情報収集には手間がかかりますが、最近は各ネット証券がさまざまな情報ツールを提供しています。

株主優待を狙いたい

各企業が株主に贈る株主優待は、株式投資でしか得られない利益です。株式の配当金や投資信託の分配金のような現金ではありませんが、株主優待の中には家計の助けになるものも多くあります。

株主優待の例
・商品券や割引券
・グループ製品の詰め合わせ
・カタログギフト
・数千円相当の自社製品 など

株主優待はバリエーションが豊富です。優待品選びを楽しみたい方は、各企業の情報がまとめられているサイトなどを確認して、投資先の企業を選びましょう。

NISAやiDeCoにおすすめの投資はどっち?

投資信託や株式には、税制優遇制度としてNISAとiDeCoがあります。どちらも使い方によっては100万円以上の節税効果が期待できます。

ここからは各制度の詳細と、おすすめの投資方法を解説します。

そもそもNISAとは?おすすめの投資方法

NISAは、「一般NISA」と「つみたてNISA」があります。まずは、各制度の詳細から確認していきましょう。

項目一般NISAつみたてNISA
非課税投資枠年間120万円年間40万円
非課税期間最長5年最長20年
対象商品上場株、ETF、公募株式投信、REITなど長期の積立や分散投資に適した一部の投資信託
買付方法通常の買付、積立投資積立投資のみ
投資可能期間2014~2023年2018~2042年

簡単に言えば、NISAは投資によって得た利益が非課税になる制度です。通常の投資では「利益×20.315%」の税金が発生しますが、NISAでは非課税投資枠の範囲を超えない限り、すべての譲渡益や配当金、分配金が非課税となります。

おすすめの投資方法は、資産運用の目的やスタイルによって変わります。

長期間の積立投資を予定している方は、最長で20年間運用できるつみたてNISAを選んでください。
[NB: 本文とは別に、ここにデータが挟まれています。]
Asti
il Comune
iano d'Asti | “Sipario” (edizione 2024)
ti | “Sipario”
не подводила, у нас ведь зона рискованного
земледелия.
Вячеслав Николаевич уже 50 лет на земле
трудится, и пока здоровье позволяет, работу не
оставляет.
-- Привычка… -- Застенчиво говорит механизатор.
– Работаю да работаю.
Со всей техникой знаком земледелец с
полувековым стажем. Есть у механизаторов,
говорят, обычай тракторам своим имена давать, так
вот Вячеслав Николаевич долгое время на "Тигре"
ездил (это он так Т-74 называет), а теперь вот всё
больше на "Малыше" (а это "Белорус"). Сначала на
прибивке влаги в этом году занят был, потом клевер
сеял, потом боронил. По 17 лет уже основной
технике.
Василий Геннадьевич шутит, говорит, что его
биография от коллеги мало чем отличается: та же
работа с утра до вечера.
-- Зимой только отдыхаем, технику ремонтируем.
投資先の投資信託は、数十年単位で値上がりを続けているS&P500やダウ平均株価などの指数と連動した銘柄を検討しましょう。

一方で、一般NISAではリスクを取ってハイリターンを狙いやすい株式投資が行えます。

ただし、ポートフォリオが株式のみになると損失のリスクが高まるので、全体のバランスを見ながら投資信託も組み入れましょう。
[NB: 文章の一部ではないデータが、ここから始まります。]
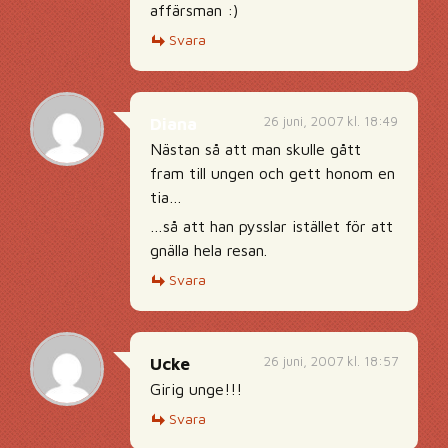
affärsman :)
Svara
26 juni, 2007 kl. 18:49
Diana
Nästan så att man skulle gått
fram till ungen och gett honom en
tia…
…så att han pysslar istället för att
gnälla hela resan.
Svara
26 juni, 2007 kl. 18:57
Ucke
Girig unge!!!
Svara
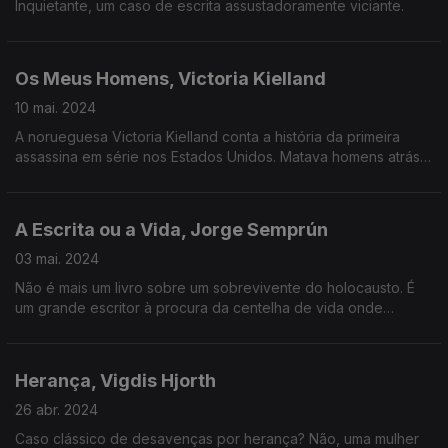
Inquietante, um caso de escrita assustadoramente viciante.
Os Meus Homens, Victoria Kielland
10 mai. 2024
A norueguesa Victoria Kielland conta a história da primeira
assassina em série nos Estados Unidos. Matava homens atrás
de um amor que só ela sabia medir.
A Escrita ou a Vida, Jorge Semprún
03 mai. 2024
Não é mais um livro sobre um sobrevivente do holocausto. É
um grande escritor à procura da centelha de vida onde
parece haver apenas morte.
Herança, Vigdis Hjorth
26 abr. 2024
Caso clássico de desavenças por herança? Não, uma mulher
なお、一般NISAは2023年までの制度であり、2024年には一般NISAとつみたてNISAを組み合わせた「新NISA」が始まります。非課税投資枠などの仕組みが変わるため、2024年以降もNISAを利用する方は確認してください。

そもそもiDeCoとは?おすすめの投資方法

iDeCo(イデコ)は国民年金や厚生年金とは別に年金資産を積み立てられる私的年金制度です。事前に決めた掛金を毎月拠出し、その資金を使って加入者自身が運用を行います。

iDeCo(イデコ)の概要
制度の種類私的年金制度
加入の目的国民年金や厚生年金とは別に、年金資産を積み立てること
毎月の掛金事前に加入者自身が設定する
掛金の上限額職業や年金の加入状況によって異なる
(毎月1万2,000~6万8,000円)
運用方法投資信託や保険商品の購入、預貯金など
給付方法原則60歳以上になってから、年金または一時金として給付
節税効果拠出時:掛金の全額に所得控除が適用される
運用時:すべての利益が非課税になる
給付時:公的年金等控除または退職控除が適用される

iDeCoでは複数の運用商品が用意されていますが、国内株や外国株などの個別銘柄は対象外です。また、掛金として積み立てた資産を中長期で運用する制度なので、まずは投資信託を長期で積み立てる方法からiDeCoの利用を検討してみましょう。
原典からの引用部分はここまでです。